:: TASK DESCRIPTION ::
All records below are to be transcribed exactly, with every picture left out.
BEGIN DATA RECORDS
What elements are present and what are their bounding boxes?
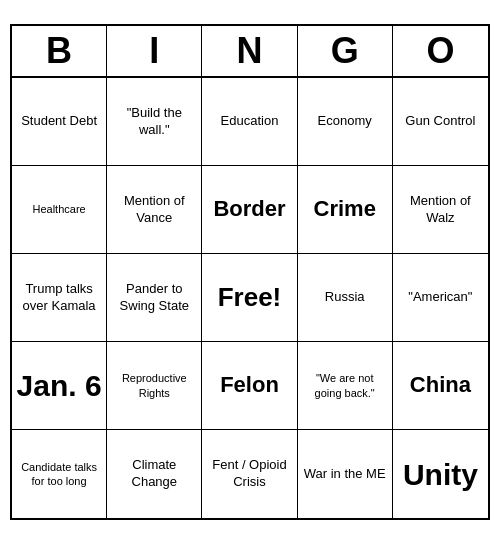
cell-text: Free! xyxy=(218,281,282,315)
bingo-cell[interactable]: Mention of Vance xyxy=(107,166,202,254)
cell-text: Pander to Swing State xyxy=(111,281,197,315)
bingo-cell[interactable]: Trump talks over Kamala xyxy=(12,254,107,342)
cell-text: Trump talks over Kamala xyxy=(16,281,102,315)
cell-text: "We are not going back." xyxy=(302,371,388,400)
header-letter: G xyxy=(298,26,393,76)
bingo-cell[interactable]: "Build the wall." xyxy=(107,78,202,166)
bingo-cell[interactable]: Jan. 6 xyxy=(12,342,107,430)
cell-text: Economy xyxy=(318,113,372,130)
bingo-cell[interactable]: Climate Change xyxy=(107,430,202,518)
bingo-cell[interactable]: Felon xyxy=(202,342,297,430)
cell-text: "Build the wall." xyxy=(111,105,197,139)
cell-text: War in the ME xyxy=(304,466,386,483)
bingo-cell[interactable]: Unity xyxy=(393,430,488,518)
bingo-cell[interactable]: Candidate talks for too long xyxy=(12,430,107,518)
bingo-cell[interactable]: Student Debt xyxy=(12,78,107,166)
bingo-cell[interactable]: Crime xyxy=(298,166,393,254)
bingo-cell[interactable]: Healthcare xyxy=(12,166,107,254)
bingo-cell[interactable]: Pander to Swing State xyxy=(107,254,202,342)
header-letter: I xyxy=(107,26,202,76)
cell-text: Candidate talks for too long xyxy=(16,460,102,489)
bingo-grid: Student Debt"Build the wall."EducationEc… xyxy=(12,78,488,518)
bingo-cell[interactable]: Russia xyxy=(298,254,393,342)
cell-text: Education xyxy=(221,113,279,130)
cell-text: Unity xyxy=(403,455,478,494)
bingo-cell[interactable]: "American" xyxy=(393,254,488,342)
bingo-cell[interactable]: Mention of Walz xyxy=(393,166,488,254)
cell-text: Fent / Opioid Crisis xyxy=(206,457,292,491)
cell-text: Healthcare xyxy=(32,202,85,216)
bingo-cell[interactable]: Gun Control xyxy=(393,78,488,166)
bingo-cell[interactable]: Economy xyxy=(298,78,393,166)
bingo-card: BINGO Student Debt"Build the wall."Educa… xyxy=(10,24,490,520)
cell-text: Felon xyxy=(220,371,279,400)
cell-text: "American" xyxy=(408,289,472,306)
bingo-cell[interactable]: War in the ME xyxy=(298,430,393,518)
cell-text: Mention of Vance xyxy=(111,193,197,227)
cell-text: Crime xyxy=(314,195,376,224)
cell-text: Border xyxy=(213,195,285,224)
header-letter: B xyxy=(12,26,107,76)
bingo-cell[interactable]: "We are not going back." xyxy=(298,342,393,430)
bingo-cell[interactable]: Reproductive Rights xyxy=(107,342,202,430)
cell-text: Climate Change xyxy=(111,457,197,491)
bingo-cell[interactable]: Free! xyxy=(202,254,297,342)
cell-text: Mention of Walz xyxy=(397,193,484,227)
bingo-cell[interactable]: China xyxy=(393,342,488,430)
bingo-header: BINGO xyxy=(12,26,488,78)
cell-text: China xyxy=(410,371,471,400)
header-letter: O xyxy=(393,26,488,76)
bingo-cell[interactable]: Border xyxy=(202,166,297,254)
bingo-cell[interactable]: Education xyxy=(202,78,297,166)
cell-text: Jan. 6 xyxy=(17,366,102,405)
cell-text: Gun Control xyxy=(405,113,475,130)
cell-text: Student Debt xyxy=(21,113,97,130)
cell-text: Reproductive Rights xyxy=(111,371,197,400)
header-letter: N xyxy=(202,26,297,76)
bingo-cell[interactable]: Fent / Opioid Crisis xyxy=(202,430,297,518)
cell-text: Russia xyxy=(325,289,365,306)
END DATA RECORDS
:: RESPONSE TO THIS EXERCISE ::
What elements are present and what are their bounding boxes?
cell-text: Free! xyxy=(218,281,282,315)
bingo-cell[interactable]: Mention of Vance xyxy=(107,166,202,254)
cell-text: Pander to Swing State xyxy=(111,281,197,315)
bingo-cell[interactable]: Trump talks over Kamala xyxy=(12,254,107,342)
cell-text: Trump talks over Kamala xyxy=(16,281,102,315)
cell-text: "We are not going back." xyxy=(302,371,388,400)
header-letter: G xyxy=(298,26,393,76)
bingo-cell[interactable]: "Build the wall." xyxy=(107,78,202,166)
bingo-cell[interactable]: Jan. 6 xyxy=(12,342,107,430)
cell-text: Economy xyxy=(318,113,372,130)
bingo-cell[interactable]: Climate Change xyxy=(107,430,202,518)
bingo-cell[interactable]: Felon xyxy=(202,342,297,430)
cell-text: "Build the wall." xyxy=(111,105,197,139)
cell-text: War in the ME xyxy=(304,466,386,483)
bingo-cell[interactable]: Unity xyxy=(393,430,488,518)
bingo-cell[interactable]: Candidate talks for too long xyxy=(12,430,107,518)
bingo-cell[interactable]: Student Debt xyxy=(12,78,107,166)
bingo-cell[interactable]: Crime xyxy=(298,166,393,254)
bingo-cell[interactable]: Healthcare xyxy=(12,166,107,254)
bingo-cell[interactable]: Pander to Swing State xyxy=(107,254,202,342)
header-letter: I xyxy=(107,26,202,76)
cell-text: Candidate talks for too long xyxy=(16,460,102,489)
bingo-grid: Student Debt"Build the wall."EducationEc… xyxy=(12,78,488,518)
bingo-cell[interactable]: Russia xyxy=(298,254,393,342)
cell-text: Education xyxy=(221,113,279,130)
cell-text: Unity xyxy=(403,455,478,494)
bingo-cell[interactable]: "American" xyxy=(393,254,488,342)
bingo-cell[interactable]: Mention of Walz xyxy=(393,166,488,254)
cell-text: Fent / Opioid Crisis xyxy=(206,457,292,491)
cell-text: Healthcare xyxy=(32,202,85,216)
bingo-cell[interactable]: Gun Control xyxy=(393,78,488,166)
bingo-cell[interactable]: Economy xyxy=(298,78,393,166)
bingo-card: BINGO Student Debt"Build the wall."Educa… xyxy=(10,24,490,520)
cell-text: Felon xyxy=(220,371,279,400)
cell-text: "American" xyxy=(408,289,472,306)
bingo-cell[interactable]: War in the ME xyxy=(298,430,393,518)
cell-text: Mention of Vance xyxy=(111,193,197,227)
cell-text: Crime xyxy=(314,195,376,224)
cell-text: Border xyxy=(213,195,285,224)
header-letter: B xyxy=(12,26,107,76)
bingo-cell[interactable]: "We are not going back." xyxy=(298,342,393,430)
bingo-cell[interactable]: Reproductive Rights xyxy=(107,342,202,430)
cell-text: Climate Change xyxy=(111,457,197,491)
bingo-cell[interactable]: Free! xyxy=(202,254,297,342)
cell-text: Mention of Walz xyxy=(397,193,484,227)
bingo-cell[interactable]: China xyxy=(393,342,488,430)
bingo-header: BINGO xyxy=(12,26,488,78)
cell-text: China xyxy=(410,371,471,400)
header-letter: O xyxy=(393,26,488,76)
bingo-cell[interactable]: Border xyxy=(202,166,297,254)
bingo-cell[interactable]: Education xyxy=(202,78,297,166)
cell-text: Jan. 6 xyxy=(17,366,102,405)
cell-text: Gun Control xyxy=(405,113,475,130)
cell-text: Student Debt xyxy=(21,113,97,130)
cell-text: Reproductive Rights xyxy=(111,371,197,400)
header-letter: N xyxy=(202,26,297,76)
bingo-cell[interactable]: Fent / Opioid Crisis xyxy=(202,430,297,518)
cell-text: Russia xyxy=(325,289,365,306)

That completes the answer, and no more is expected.